Maths
Inter-quartile range, cumulative frequency, box and whisker plots - Higher
If you are studying the higher paper you will need to know the difference between discrete and continuous data, how to plot and interpret histograms, how to calculate inter-quartile ranges, cumulative frequency and box and whisker plots.
Raw data is the information we get when we do a survey. For example, we might have a list of heights or shoe sizes.
Data can either be discrete or continuous.
This data set shows a group of discrete data.
This is called discrete data because the units of measurement (for example, CDs) cannot be split up; there is nothing between 1 CD and 2 CDs.
| Music format | Number sold |
|---|---|
| CD albums | 140 |
| CD singles | 70 |
| Downloads | 55 |
| Vinyl | 5 |
| Total sales | 270 |

Shoe sizes are a classic example of discrete data, because sizes 39 and 40 mean something, but size 39.2, for example, does not.
The data set shows a group of continuous data.
This data is called continuous because the scale of measurement - distance - has meaning at all points between the numbers given, eg we can travel a distance of 1.2 and 1.8 miles.
| Distance in miles | 0.1 0.2 0.6 1.1 1.2 1.8 2.0 2.7 3.4 4.6 6.2 8.0 12.1 14.2 |
For each question decide whether the datat set is discrete or continuous.
The heights of pupils in class 3A.
Height is continuous. For example, a pupil could be 152.3cm.
The number of chocolates in various 500g boxes.
The number of chocolates is discrete. There would not be half chocolates in a box.

The times taken for athletes to run 100m.
Time is continuous. For example, an athlete may run 100m in 10.37 seconds.
It is often better to display data in a table. This section will look at different ways to organise data, and revise the following terms:
The table shows the number of people on 12 different buses. Discrete data is normally grouped in the following way:
| Number of people on a bus | 4-6 | 7-9 | 10-12 | 13-15 |
|---|---|---|---|---|
| Frequency | 2 | 7 | 2 | 1 |
From the table we can see that there were 7 buses with 7-9 people on them. But we have no way of telling exactly how many people were on each bus.
Now look at the class widths: they are all 3.

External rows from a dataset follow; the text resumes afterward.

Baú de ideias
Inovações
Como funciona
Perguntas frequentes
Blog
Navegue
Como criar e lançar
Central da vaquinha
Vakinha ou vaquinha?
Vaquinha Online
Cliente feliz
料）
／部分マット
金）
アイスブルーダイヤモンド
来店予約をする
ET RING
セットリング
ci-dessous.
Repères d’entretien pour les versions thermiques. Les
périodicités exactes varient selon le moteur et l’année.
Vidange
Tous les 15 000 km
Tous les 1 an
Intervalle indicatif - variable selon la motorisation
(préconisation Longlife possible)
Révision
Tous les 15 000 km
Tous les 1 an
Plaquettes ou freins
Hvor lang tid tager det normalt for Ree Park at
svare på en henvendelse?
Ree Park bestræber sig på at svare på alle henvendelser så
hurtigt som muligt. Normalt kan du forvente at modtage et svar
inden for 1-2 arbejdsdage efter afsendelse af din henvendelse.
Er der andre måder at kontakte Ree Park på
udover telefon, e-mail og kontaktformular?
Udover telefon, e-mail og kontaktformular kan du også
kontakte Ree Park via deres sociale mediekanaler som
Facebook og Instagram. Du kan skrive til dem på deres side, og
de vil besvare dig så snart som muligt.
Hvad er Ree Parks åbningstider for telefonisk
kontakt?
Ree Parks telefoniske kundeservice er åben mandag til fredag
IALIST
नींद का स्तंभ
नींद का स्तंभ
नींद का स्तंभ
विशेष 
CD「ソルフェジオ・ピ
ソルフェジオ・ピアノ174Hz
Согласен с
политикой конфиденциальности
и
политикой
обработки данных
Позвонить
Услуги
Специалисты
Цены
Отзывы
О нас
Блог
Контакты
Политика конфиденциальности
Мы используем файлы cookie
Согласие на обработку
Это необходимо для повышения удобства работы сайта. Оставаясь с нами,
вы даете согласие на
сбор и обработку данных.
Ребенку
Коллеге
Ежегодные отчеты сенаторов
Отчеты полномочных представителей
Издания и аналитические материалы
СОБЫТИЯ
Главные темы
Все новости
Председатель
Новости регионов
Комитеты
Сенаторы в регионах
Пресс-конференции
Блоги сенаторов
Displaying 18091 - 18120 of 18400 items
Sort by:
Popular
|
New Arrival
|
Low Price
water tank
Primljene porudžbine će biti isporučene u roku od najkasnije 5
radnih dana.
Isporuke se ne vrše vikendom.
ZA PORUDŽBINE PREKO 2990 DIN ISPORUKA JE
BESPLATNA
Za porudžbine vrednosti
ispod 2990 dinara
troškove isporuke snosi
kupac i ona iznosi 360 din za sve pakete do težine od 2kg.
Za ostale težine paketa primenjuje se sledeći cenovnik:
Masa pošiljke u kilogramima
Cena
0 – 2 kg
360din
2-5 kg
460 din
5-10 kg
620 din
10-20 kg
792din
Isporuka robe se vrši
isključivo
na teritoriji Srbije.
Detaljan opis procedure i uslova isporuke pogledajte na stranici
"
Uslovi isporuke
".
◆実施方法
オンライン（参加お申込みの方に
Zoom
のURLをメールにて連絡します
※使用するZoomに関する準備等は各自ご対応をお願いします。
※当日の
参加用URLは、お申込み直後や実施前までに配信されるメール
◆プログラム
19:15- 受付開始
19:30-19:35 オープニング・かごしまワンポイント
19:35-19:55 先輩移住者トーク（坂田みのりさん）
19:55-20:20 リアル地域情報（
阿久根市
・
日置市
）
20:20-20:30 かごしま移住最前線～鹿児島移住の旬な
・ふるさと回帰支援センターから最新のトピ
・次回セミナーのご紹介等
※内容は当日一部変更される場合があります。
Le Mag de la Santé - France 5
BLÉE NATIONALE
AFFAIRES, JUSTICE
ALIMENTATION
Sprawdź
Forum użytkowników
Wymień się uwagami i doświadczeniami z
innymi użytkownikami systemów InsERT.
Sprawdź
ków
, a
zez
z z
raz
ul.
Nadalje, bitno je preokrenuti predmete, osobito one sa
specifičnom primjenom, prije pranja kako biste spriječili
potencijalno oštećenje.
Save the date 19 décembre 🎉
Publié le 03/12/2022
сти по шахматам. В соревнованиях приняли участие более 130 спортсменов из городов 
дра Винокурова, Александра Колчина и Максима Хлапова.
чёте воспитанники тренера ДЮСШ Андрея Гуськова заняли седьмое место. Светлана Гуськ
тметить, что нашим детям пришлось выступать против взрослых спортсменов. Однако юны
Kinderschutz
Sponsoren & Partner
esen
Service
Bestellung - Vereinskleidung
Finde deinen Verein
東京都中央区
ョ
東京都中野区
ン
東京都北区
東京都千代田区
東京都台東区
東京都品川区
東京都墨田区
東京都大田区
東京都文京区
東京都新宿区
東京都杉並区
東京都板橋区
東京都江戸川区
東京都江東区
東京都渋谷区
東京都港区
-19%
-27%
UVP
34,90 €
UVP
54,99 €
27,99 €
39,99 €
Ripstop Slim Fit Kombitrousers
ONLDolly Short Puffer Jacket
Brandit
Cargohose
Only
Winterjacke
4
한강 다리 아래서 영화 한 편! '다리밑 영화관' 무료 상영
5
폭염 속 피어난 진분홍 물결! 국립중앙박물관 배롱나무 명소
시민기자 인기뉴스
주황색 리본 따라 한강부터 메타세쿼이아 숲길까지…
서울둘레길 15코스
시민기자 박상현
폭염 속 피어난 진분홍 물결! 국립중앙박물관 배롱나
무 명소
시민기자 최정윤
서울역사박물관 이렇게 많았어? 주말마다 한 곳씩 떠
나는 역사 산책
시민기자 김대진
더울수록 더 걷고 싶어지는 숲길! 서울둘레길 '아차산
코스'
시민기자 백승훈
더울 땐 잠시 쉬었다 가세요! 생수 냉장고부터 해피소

The midpoints of the classes are 5, 8, 11 and 14, as shown in red.
There are many ways to represent continuous data in a table.
Example 1
This table showd the heights (h) of 25 people. The class widths are all 10.
| 120 | 130 | 140 | 150 |
|---|---|---|---|---|
| Frequency | 4 | 6 | 10 | 5 |

The class boundaries are 120, 130, 140, 150 and 160.
The midpoints of the classes are 125, 135, 145 and 155, shown in red.
Example 2
| Length (cm) | 110-129 | 130-149 | 150-169 | 170-189 |
|---|---|---|---|---|
| Frequency | 5 | 3 | 1 | 1 |

Example 3
| Height (cm) | 2-4 | 5-7 | 8-10 | 11-14 |
|---|---|---|---|---|
| Frequency | 7 | 6 | 2 | 5 |

Example 4
| Age (years) | 21-30 | 31-40 | 41-50 | 51-60 |
|---|---|---|---|---|
| Frequency | 8 | 10 | 3 | 4 |
This table looks very similar to the table in example 2, and you might assume that the class boundaries are 20.5, 30.5 etc - but they are not! Remember that if you are 16 now, you will be 16 right up until your 17th birthday.

The following table shows the ages of 25 children on a school bus:
| Age | Frequency |
|---|---|
| 5-10 | 6 |
| 11-15 | 15 |
| 16-17 | 4 |
| > 17 | 0 |
If we are going to draw a histogram to represent the data, we first need to find the class boundaries. In this case they are 5, 11, 16 and 18. The class widths are therefore 6, 5 and 2.
The area of a histogram represents the frequency.
The areas of our bars should therefore be 6, 15 and 4.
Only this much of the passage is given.